International Statement: World Bank Out of Land!
On the opening day of the World Bank’s 2024 Land Conference, organizations of small-scale food producers, Indigenous Peoples, workers, grassroots communities, and civil society denounce the World Bank as a major actor of land grabbing and ecosystem destruction. They call for effective measures to realize the right to land and territories, including agrarian reform.
From May 13 to 17, 2024, the World Bank is organizing a land conference in Washington DC, with the theme “Securing Land Tenure and Access for Climate Action”. The conference is being presented as part of solutions to the damage generated by land grabbing, climate change and ecosystem destruction.
However, over 80 organizations from around the world accuse the World Bank of facilitating land grabbing and the financialization of nature. In a new statement ahead of the conference, they demand that the World Bank stays out of people’s land. Not only does the World Bank invest directly in land projects, but it also has a long history of promoting a market-based approach to natural resource management and encouraging privatization.
More recently, the World Bank has become a strong promoter of carbon markets and other market-based climate change mitigation measures. These measures aim to use people’s territories as carbon sinks for major polluters, while allowing the release of new greenhouse gas emissions and the destruction of ecosystems.

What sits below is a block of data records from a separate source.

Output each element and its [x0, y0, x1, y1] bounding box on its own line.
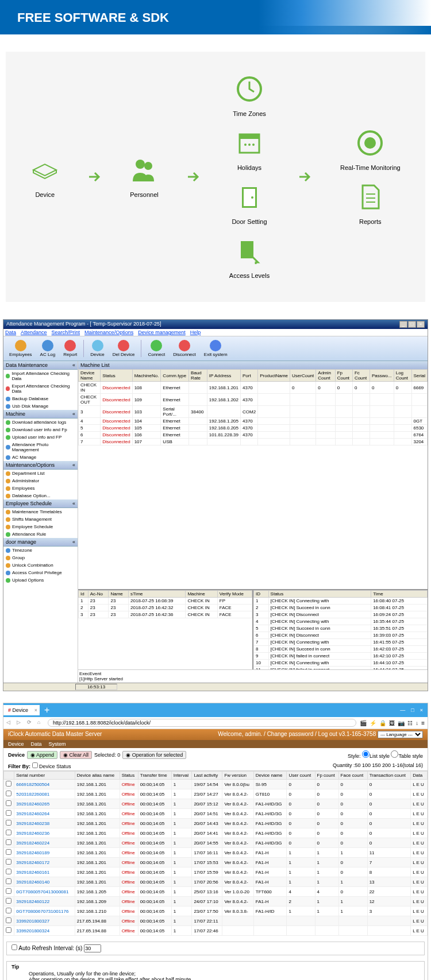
new-tab-button[interactable]: + — [40, 705, 54, 715]
sidebar-item[interactable]: Department List — [3, 470, 78, 477]
sidebar-section-header[interactable]: Data Maintenance« — [3, 361, 78, 370]
table-row[interactable]: 10[CHECK IN] Connecting with16:44:10 07-… — [254, 660, 428, 667]
toolbar-icon[interactable]: 🖼 — [389, 720, 395, 726]
server-menu-item[interactable]: System — [49, 741, 66, 747]
table-row[interactable]: 223232018-07-25 16:42:32CHECK INFACE — [79, 605, 252, 611]
clear-all-button[interactable]: ◉ Clear All — [60, 751, 92, 759]
sidebar-item[interactable]: Employees — [3, 485, 78, 492]
table-row[interactable]: 3929182460238192.168.1.201Offline00:00;1… — [4, 819, 428, 828]
table-row[interactable]: 6Disconnected106Ethernet101.81.228.39437… — [79, 432, 428, 439]
sidebar-item[interactable]: Upload user info and FP — [3, 433, 78, 441]
refresh-icon[interactable]: ⟳ — [27, 719, 34, 726]
sidebar-item[interactable]: Attendance Rule — [3, 530, 78, 538]
sidebar-item[interactable]: Timezone — [3, 547, 78, 554]
row-checkbox[interactable] — [6, 898, 11, 904]
device-status-filter[interactable] — [32, 762, 38, 768]
sidebar-item[interactable]: Unlock Combination — [3, 561, 78, 569]
toolbar-button[interactable]: AC Log — [37, 339, 59, 358]
toolbar-button[interactable]: Exit system — [201, 339, 231, 358]
toolbar-button[interactable]: Connect — [144, 339, 168, 358]
browser-tab[interactable]: # Device × — [3, 705, 40, 715]
sidebar-item[interactable]: Backup Database — [3, 395, 78, 402]
maximize-button[interactable]: □ — [408, 321, 416, 328]
menu-item[interactable]: Data — [5, 330, 16, 335]
sidebar-item[interactable]: Shifts Management — [3, 516, 78, 523]
row-checkbox[interactable] — [6, 830, 11, 835]
table-row[interactable]: 3929182460140192.168.1.201Offline00:00;1… — [4, 877, 428, 887]
operation-button[interactable]: ◉ Operation for selected — [122, 751, 186, 759]
sidebar-item[interactable]: Access Control Privilege — [3, 569, 78, 576]
row-checkbox[interactable] — [6, 888, 11, 894]
sidebar-item[interactable]: Download attendance logs — [3, 419, 78, 426]
row-checkbox[interactable] — [6, 859, 11, 865]
sidebar-section-header[interactable]: door manage« — [3, 538, 78, 547]
toolbar-button[interactable]: Employees — [6, 339, 36, 358]
table-row[interactable]: 7[CHECK IN] Connecting with16:41:55 07-2… — [254, 639, 428, 646]
table-row[interactable]: 9[CHECK IN] failed in connect16:42:10 07… — [254, 653, 428, 660]
sidebar-item[interactable]: Import Attendance Checking Data — [3, 370, 78, 382]
table-row[interactable]: 7Disconnected107USB3204 — [79, 439, 428, 446]
table-row[interactable]: 4Disconnected104Ethernet192.168.1.205437… — [79, 418, 428, 425]
table-row[interactable]: 4[CHECK IN] Connecting with16:35:44 07-2… — [254, 618, 428, 625]
table-row[interactable]: 3929182460122192.168.1.209Offline00:00;1… — [4, 897, 428, 907]
menu-item[interactable]: Attendance — [21, 330, 47, 335]
menu-item[interactable]: Search/Print — [52, 330, 80, 335]
sidebar-item[interactable]: Export Attendance Checking Data — [3, 382, 78, 395]
table-row[interactable]: 123232018-07-25 16:08:39CHECK INFP — [79, 598, 252, 605]
toolbar-icon[interactable]: ↓ — [415, 720, 418, 726]
table-row[interactable]: 0GT70800570413000081192.168.1.205Offline… — [4, 887, 428, 897]
table-row[interactable]: 5203182260081192.168.1.201Offline00:00;1… — [4, 789, 428, 799]
menu-item[interactable]: Help — [190, 330, 201, 335]
tab-close-icon[interactable]: × — [34, 707, 37, 713]
browser-minimize[interactable]: — — [400, 707, 405, 713]
table-style-radio[interactable] — [391, 750, 398, 758]
row-checkbox[interactable] — [6, 781, 11, 787]
menu-item[interactable]: Maintenance/Options — [84, 330, 133, 335]
table-row[interactable]: 3399201800327217.65.194.88Offline00:00;1… — [4, 916, 428, 926]
table-row[interactable]: 6669182500504192.168.1.201Offline00:00;1… — [4, 780, 428, 789]
sidebar-item[interactable]: Upload Options — [3, 576, 78, 584]
table-row[interactable]: CHECK OUTDisconnected109Ethernet192.168.… — [79, 394, 428, 406]
row-checkbox[interactable] — [6, 791, 11, 796]
list-style-radio[interactable] — [362, 750, 370, 758]
table-row[interactable]: 3929182460224192.168.1.201Offline00:00;1… — [4, 838, 428, 848]
toolbar-button[interactable]: Disconnect — [170, 339, 199, 358]
sidebar-item[interactable]: Download user info and Fp — [3, 426, 78, 433]
row-checkbox[interactable] — [6, 927, 11, 933]
sidebar-item[interactable]: Administrator — [3, 477, 78, 485]
toolbar-button[interactable]: Device — [87, 339, 107, 358]
append-button[interactable]: ◉ Append — [27, 751, 57, 759]
table-row[interactable]: 3929182460161192.168.1.201Offline00:00;1… — [4, 867, 428, 877]
menu-item[interactable]: Device management — [138, 330, 186, 335]
table-row[interactable]: 5[CHECK IN] Succeed in conn16:35:51 07-2… — [254, 625, 428, 632]
row-checkbox[interactable] — [6, 908, 11, 913]
device-table[interactable]: Serial numberDevice alias nameStatusTran… — [3, 771, 428, 936]
minimize-button[interactable]: _ — [399, 321, 407, 328]
toolbar-button[interactable]: Report — [60, 339, 80, 358]
table-row[interactable]: 1[CHECK IN] Connecting with16:08:40 07-2… — [254, 598, 428, 605]
toolbar-icon[interactable]: ⚡ — [370, 720, 376, 726]
table-row[interactable]: CHECK INDisconnected108Ethernet192.168.1… — [79, 382, 428, 394]
machine-list-grid[interactable]: Device NameStatusMachineNo.Comm.typeBaud… — [78, 369, 428, 589]
server-menu-item[interactable]: Device — [8, 741, 24, 747]
row-checkbox[interactable] — [6, 839, 11, 845]
sidebar-item[interactable]: Group — [3, 554, 78, 561]
sidebar-item[interactable]: Maintenance Timetables — [3, 508, 78, 516]
back-icon[interactable]: ◁ — [6, 719, 13, 726]
row-checkbox[interactable] — [6, 878, 11, 884]
table-row[interactable]: 3929182460236192.168.1.201Offline00:00;1… — [4, 828, 428, 838]
table-row[interactable]: 3399201800324217.65.194.88Offline00:00;1… — [4, 926, 428, 936]
auto-refresh-checkbox[interactable] — [11, 944, 17, 950]
right-log-grid[interactable]: IDStatusTime1[CHECK IN] Connecting with1… — [253, 590, 428, 669]
forward-icon[interactable]: ▷ — [17, 719, 24, 726]
browser-maximize[interactable]: □ — [411, 707, 414, 713]
table-row[interactable]: 3929182460189192.168.1.201Offline00:00;1… — [4, 848, 428, 858]
table-row[interactable]: 6[CHECK IN] Disconnect16:39:03 07-25 — [254, 632, 428, 639]
table-row[interactable]: 3[CHECK IN] Disconnect16:09:24 07-25 — [254, 611, 428, 618]
language-select[interactable]: --- Language --- — [378, 731, 423, 738]
sidebar-item[interactable]: Usb Disk Manage — [3, 402, 78, 410]
url-input[interactable] — [48, 719, 356, 727]
table-row[interactable]: 3929182460265192.168.1.201Offline00:00;1… — [4, 799, 428, 809]
table-row[interactable]: 3929182460264192.168.1.201Offline00:00;1… — [4, 809, 428, 819]
sidebar-section-header[interactable]: Maintenance/Options« — [3, 461, 78, 470]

Communities and people around the world are paying the price for this and are subjected to dispossession, loss of livelihoods and violence. In their statement they call on governments to fully meet their obligations under the international human rights framework by adopting effective measures to tackle the structural drivers of land grabbing and concentration. These include protecting the land rights of people and communities and implementing redistributive land reform policies. More specifically, they call for support for the organization of a second International Conference on Agrarian Reform and Rural Development in 2026 (ICARRD+20), as recently announced by the Colombian government with the support of Brazil.